=== WORK TO BE COMPLETED ===
Skip every picture, then write out exactly the lines of the listing below from the line that contains "Trace <item>left iliac vein</item>." through the final line.

=== GIVEN DATA ===
========================================================================

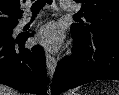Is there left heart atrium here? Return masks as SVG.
I'll use <instances>...</instances> for the list:
<instances>
[{
    "label": "left heart atrium",
    "mask_w": 119,
    "mask_h": 95,
    "mask_svg": "<svg viewBox=\"0 0 119 95\" xmlns=\"http://www.w3.org/2000/svg\"><path fill=\"white\" fill-rule=\"evenodd\" d=\"M63 40V27L56 22H50L44 25L36 35V41L51 51L58 50L61 47Z\"/></svg>",
    "instance_id": "39dd6f15"
}]
</instances>
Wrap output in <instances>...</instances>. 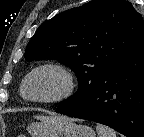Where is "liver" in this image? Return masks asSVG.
<instances>
[{
  "label": "liver",
  "mask_w": 144,
  "mask_h": 137,
  "mask_svg": "<svg viewBox=\"0 0 144 137\" xmlns=\"http://www.w3.org/2000/svg\"><path fill=\"white\" fill-rule=\"evenodd\" d=\"M36 119L40 120V121H45V120H48V119H51L52 117H49V116H35Z\"/></svg>",
  "instance_id": "6515ba94"
}]
</instances>
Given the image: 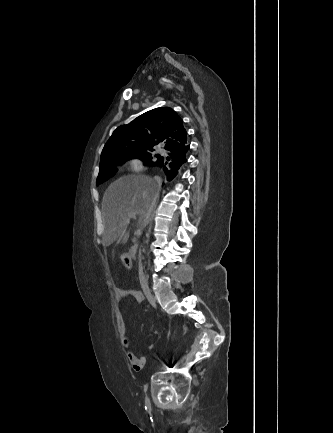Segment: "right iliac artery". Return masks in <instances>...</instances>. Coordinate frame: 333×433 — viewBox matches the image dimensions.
Masks as SVG:
<instances>
[{
    "mask_svg": "<svg viewBox=\"0 0 333 433\" xmlns=\"http://www.w3.org/2000/svg\"><path fill=\"white\" fill-rule=\"evenodd\" d=\"M146 389H147V385L145 386L144 390L146 391ZM145 405H146L145 408H150V406H151L150 399L147 396L145 398Z\"/></svg>",
    "mask_w": 333,
    "mask_h": 433,
    "instance_id": "obj_1",
    "label": "right iliac artery"
}]
</instances>
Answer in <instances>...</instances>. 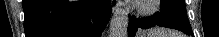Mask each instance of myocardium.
Listing matches in <instances>:
<instances>
[{
    "label": "myocardium",
    "instance_id": "f54148a6",
    "mask_svg": "<svg viewBox=\"0 0 219 37\" xmlns=\"http://www.w3.org/2000/svg\"><path fill=\"white\" fill-rule=\"evenodd\" d=\"M156 0H145L138 4L137 10L139 14L147 15L154 11Z\"/></svg>",
    "mask_w": 219,
    "mask_h": 37
}]
</instances>
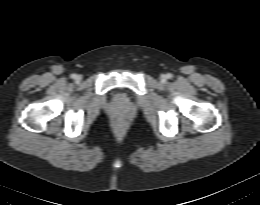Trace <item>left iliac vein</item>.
Wrapping results in <instances>:
<instances>
[{
  "instance_id": "4c4485c4",
  "label": "left iliac vein",
  "mask_w": 260,
  "mask_h": 205,
  "mask_svg": "<svg viewBox=\"0 0 260 205\" xmlns=\"http://www.w3.org/2000/svg\"><path fill=\"white\" fill-rule=\"evenodd\" d=\"M161 81H162V82H165V81H166V76H165V75H162V76H161Z\"/></svg>"
}]
</instances>
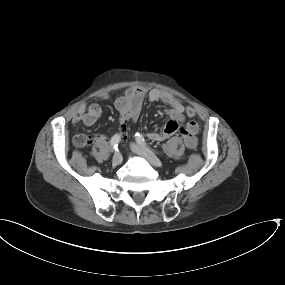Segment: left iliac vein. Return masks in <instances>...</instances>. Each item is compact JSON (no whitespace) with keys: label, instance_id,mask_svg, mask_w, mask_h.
Here are the masks:
<instances>
[{"label":"left iliac vein","instance_id":"left-iliac-vein-1","mask_svg":"<svg viewBox=\"0 0 285 285\" xmlns=\"http://www.w3.org/2000/svg\"><path fill=\"white\" fill-rule=\"evenodd\" d=\"M131 149L134 153L145 157L152 165L154 166L161 165V161L155 156V154L150 149L137 143H132Z\"/></svg>","mask_w":285,"mask_h":285}]
</instances>
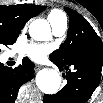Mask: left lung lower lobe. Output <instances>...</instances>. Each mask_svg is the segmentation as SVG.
<instances>
[{
    "mask_svg": "<svg viewBox=\"0 0 103 103\" xmlns=\"http://www.w3.org/2000/svg\"><path fill=\"white\" fill-rule=\"evenodd\" d=\"M52 62L60 70H68L66 73L67 84L54 95H44L43 102L86 103L100 82L103 67L102 46H90L87 55L76 57L68 64Z\"/></svg>",
    "mask_w": 103,
    "mask_h": 103,
    "instance_id": "1",
    "label": "left lung lower lobe"
}]
</instances>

========================================================================

=== TASK SOLUTION ===
Trace <item>left iliac vein</item>.
Wrapping results in <instances>:
<instances>
[{
  "instance_id": "4c4485c4",
  "label": "left iliac vein",
  "mask_w": 260,
  "mask_h": 205,
  "mask_svg": "<svg viewBox=\"0 0 260 205\" xmlns=\"http://www.w3.org/2000/svg\"><path fill=\"white\" fill-rule=\"evenodd\" d=\"M161 81H162V82H165V81H166V76H165V75H162V76H161Z\"/></svg>"
}]
</instances>
Segment: left iliac vein. Return masks in <instances>...</instances>. Each item is compact JSON (no whitespace) with keys: label, instance_id,mask_svg, mask_w, mask_h.
Here are the masks:
<instances>
[{"label":"left iliac vein","instance_id":"left-iliac-vein-1","mask_svg":"<svg viewBox=\"0 0 285 285\" xmlns=\"http://www.w3.org/2000/svg\"><path fill=\"white\" fill-rule=\"evenodd\" d=\"M131 149L134 153L145 157L152 165L154 166L161 165V161L155 156V154L150 149L137 143H132Z\"/></svg>","mask_w":285,"mask_h":285}]
</instances>
Mask: left lung lower lobe. Output <instances>...</instances>. Each mask_svg is the segmentation as SVG.
<instances>
[{
    "mask_svg": "<svg viewBox=\"0 0 103 103\" xmlns=\"http://www.w3.org/2000/svg\"><path fill=\"white\" fill-rule=\"evenodd\" d=\"M52 62L60 70H68L66 73L67 84L54 95H44L43 102L86 103L100 82L103 67L102 46H90L87 55L76 57L68 64Z\"/></svg>",
    "mask_w": 103,
    "mask_h": 103,
    "instance_id": "1",
    "label": "left lung lower lobe"
}]
</instances>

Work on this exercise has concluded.